ハァ。オレは大きく溜息ついた。今日も一日、キッツイ練習で過ぎてったなぁったくよぉ…なんて考えながら伸びをする。
映画俳優までの道のりは辛いなー。つか、もうオレも17歳なんだ。今の地球の法律では18歳にならないとお金をもらって、公の場に出ることは許されない。だから、映画に出るのは必ず18歳からじゃなけりゃ無理。エキストラとか、金を貰わない上にそれでも割りに合うような仕事だったらいいんだけどね。

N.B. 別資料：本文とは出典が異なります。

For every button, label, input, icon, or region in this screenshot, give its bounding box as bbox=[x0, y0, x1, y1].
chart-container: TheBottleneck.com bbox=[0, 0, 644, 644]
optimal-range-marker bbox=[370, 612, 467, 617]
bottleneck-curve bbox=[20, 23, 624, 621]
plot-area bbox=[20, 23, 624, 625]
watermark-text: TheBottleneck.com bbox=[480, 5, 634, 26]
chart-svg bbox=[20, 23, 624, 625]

何でこんな法律できたかって言ったら、あまりにもテレビとか映画とかで児童に対してめちゃくちゃな行いをするのが増えたからなんだけどさ。
 
生まれて物心付いた時から「絶世の美男子」、「神が生んだ奇跡」(言いすぎ?)と言われて育ってきたオレが、映画俳優を目指さないわけがなかった。だから、劇団に6歳の時から所属して、ずーっと毎日トレーニングしてきてる。舞台と映画は違うとか言われそうだけど、でも基礎は同じだし。それにオレは舞台も好き。あの一発本番の雰囲気と一気にくる達成感が何とも言えねぇーんだよなぁ♪舞台しながら世界を周りたいっていうのも、叶えられるのなら叶えたい、オレのでっかい夢のひとつ。
 
オレは自分の自慢の蒼い髪をかき上げた。オレは自分のこの髪を非常に気に入っている。同じ色合いなんて見たこともない。オレだけの髪。ふっ…それこそ奇跡の賜物だなっ。町を歩けばオレの顔と髪に誰もが振り返る。ちなみに親は両方ともこんな色じゃない。……何でこんな色なんだ?その辺はよくわからないけど。まぁオレの顔に似合ってんだからアリだろ。
 
劇団は「劇団ノリア」という名前で、とある有名劇団が分裂した後の有名どころがいない方の片割れ。いや、確かに姉妹劇団とも言うべき「劇団マグ」の方が有名人の輩出は多いし、レッスンの質も高いって話だけど、……お値段も高くなっておりますので。オレは親と相談した結果、「劇団ノリア」に所属することにした。まっ、オレの顔と才能さえあれば劇団なんて何処でも羽ばたいていけるしな♪
毎日学校が終わってから通ってる。時間がないときも発声とストレッチだけは必ずやりに行く。毎日の積み重ねが本当に大事。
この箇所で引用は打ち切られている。